◆ **INFORMATION SHOWN**

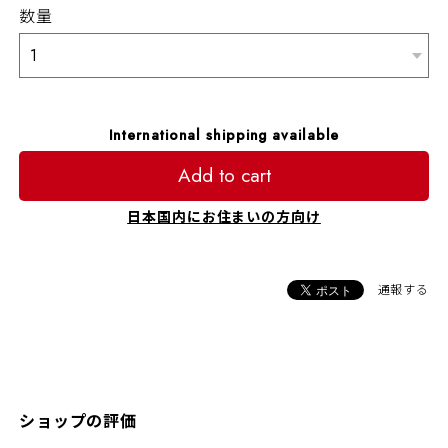
数量
International shipping available
Add to cart
日本国内にお住まいの方向け
通報する
ショップの評価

◆ **EXERCISE OBJECTIVE**
No pictures go in the copy. Set down all the data exactly.

◆ **ANSWER TO THIS EXERCISE**
数量
International shipping available
Add to cart
日本国内にお住まいの方向け
通報する
ショップの評価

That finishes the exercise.